▶ _EXTRACTED RECORDS_:
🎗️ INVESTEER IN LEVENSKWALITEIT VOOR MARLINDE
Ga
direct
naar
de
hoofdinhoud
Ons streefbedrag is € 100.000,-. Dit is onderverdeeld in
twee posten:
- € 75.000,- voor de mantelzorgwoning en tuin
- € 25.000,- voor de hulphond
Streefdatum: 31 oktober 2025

▶ _YOUR TASK_: Repeat only what runs from the line holding "- € 75.000,- voor de mantelzorgwoning en tuin" to the end of the data, keeping every line exactly as written, first and last included.

▶ _SOLUTION FOR THIS TASK_:
- € 75.000,- voor de mantelzorgwoning en tuin
- € 25.000,- voor de hulphond
Streefdatum: 31 oktober 2025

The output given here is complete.